> [Records for this exercise]
- - - - - - -
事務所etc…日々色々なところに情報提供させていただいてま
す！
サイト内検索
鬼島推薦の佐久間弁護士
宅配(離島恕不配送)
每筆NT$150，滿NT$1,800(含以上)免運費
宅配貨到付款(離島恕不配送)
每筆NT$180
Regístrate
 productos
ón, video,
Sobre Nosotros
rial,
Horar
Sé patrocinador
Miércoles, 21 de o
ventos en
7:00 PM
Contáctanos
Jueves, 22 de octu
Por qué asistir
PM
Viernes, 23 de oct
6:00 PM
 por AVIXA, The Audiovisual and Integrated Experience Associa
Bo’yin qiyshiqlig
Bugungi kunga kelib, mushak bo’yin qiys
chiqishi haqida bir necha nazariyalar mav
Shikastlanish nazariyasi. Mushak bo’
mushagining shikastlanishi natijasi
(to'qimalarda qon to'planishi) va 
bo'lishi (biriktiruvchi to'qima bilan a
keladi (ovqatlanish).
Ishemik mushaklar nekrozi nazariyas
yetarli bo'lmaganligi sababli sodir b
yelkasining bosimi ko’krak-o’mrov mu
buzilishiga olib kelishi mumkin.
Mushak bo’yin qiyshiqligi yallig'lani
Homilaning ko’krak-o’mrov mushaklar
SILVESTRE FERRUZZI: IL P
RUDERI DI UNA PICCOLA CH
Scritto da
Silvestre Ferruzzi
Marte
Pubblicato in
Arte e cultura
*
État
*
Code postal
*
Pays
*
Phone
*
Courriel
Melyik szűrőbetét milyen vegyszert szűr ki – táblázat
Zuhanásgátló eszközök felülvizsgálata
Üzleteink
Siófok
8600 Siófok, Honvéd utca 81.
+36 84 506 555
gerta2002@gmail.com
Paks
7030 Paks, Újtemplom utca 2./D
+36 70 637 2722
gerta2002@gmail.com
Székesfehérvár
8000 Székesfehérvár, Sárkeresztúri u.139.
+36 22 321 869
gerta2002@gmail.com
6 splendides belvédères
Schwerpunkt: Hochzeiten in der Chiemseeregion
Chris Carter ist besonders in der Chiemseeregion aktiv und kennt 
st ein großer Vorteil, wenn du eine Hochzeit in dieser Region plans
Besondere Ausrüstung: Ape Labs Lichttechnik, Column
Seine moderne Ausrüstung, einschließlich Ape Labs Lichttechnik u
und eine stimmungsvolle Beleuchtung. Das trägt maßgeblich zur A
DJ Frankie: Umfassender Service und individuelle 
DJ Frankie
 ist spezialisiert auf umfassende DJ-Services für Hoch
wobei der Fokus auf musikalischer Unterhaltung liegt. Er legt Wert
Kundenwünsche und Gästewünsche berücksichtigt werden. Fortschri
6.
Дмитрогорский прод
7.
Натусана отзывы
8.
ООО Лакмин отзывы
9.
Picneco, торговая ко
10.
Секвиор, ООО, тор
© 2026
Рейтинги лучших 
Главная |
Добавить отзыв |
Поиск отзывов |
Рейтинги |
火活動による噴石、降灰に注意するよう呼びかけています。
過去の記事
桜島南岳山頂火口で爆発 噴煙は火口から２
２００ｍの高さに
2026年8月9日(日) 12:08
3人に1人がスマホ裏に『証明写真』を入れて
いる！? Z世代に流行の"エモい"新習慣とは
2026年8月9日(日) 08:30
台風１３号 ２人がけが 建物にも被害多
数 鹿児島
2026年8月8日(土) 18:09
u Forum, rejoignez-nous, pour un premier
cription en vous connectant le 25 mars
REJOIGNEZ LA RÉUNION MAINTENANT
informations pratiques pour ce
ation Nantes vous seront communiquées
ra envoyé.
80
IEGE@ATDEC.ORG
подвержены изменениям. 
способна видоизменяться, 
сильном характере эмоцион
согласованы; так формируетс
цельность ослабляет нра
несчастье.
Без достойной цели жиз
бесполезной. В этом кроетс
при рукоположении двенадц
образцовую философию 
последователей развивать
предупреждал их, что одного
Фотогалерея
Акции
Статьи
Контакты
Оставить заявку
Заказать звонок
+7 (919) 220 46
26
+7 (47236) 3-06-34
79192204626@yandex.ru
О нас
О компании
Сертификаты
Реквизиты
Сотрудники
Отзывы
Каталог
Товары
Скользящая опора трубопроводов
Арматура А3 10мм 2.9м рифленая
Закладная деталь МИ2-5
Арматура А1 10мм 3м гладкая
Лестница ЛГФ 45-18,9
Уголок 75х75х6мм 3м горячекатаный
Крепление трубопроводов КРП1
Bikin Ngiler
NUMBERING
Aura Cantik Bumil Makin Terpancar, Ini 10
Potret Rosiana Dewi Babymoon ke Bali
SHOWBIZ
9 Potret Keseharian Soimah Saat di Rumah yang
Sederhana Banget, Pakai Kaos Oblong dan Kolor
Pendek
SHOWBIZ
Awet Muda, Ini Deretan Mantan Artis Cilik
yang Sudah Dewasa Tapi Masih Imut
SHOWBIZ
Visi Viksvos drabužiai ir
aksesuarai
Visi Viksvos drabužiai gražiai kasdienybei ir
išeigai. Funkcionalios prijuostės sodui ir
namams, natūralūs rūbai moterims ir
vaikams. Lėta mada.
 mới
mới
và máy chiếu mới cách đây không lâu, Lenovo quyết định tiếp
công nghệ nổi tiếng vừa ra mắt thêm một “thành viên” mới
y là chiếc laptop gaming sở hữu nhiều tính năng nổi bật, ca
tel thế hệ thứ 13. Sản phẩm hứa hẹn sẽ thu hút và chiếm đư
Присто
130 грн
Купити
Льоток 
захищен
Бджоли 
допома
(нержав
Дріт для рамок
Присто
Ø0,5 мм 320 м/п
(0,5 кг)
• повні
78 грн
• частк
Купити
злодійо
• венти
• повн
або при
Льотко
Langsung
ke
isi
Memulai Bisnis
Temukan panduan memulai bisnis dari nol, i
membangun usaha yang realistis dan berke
- - - - - - -
> [Activity] Find how many lines above include "Frankie"; reply with the number only.

> [Exercise result] 2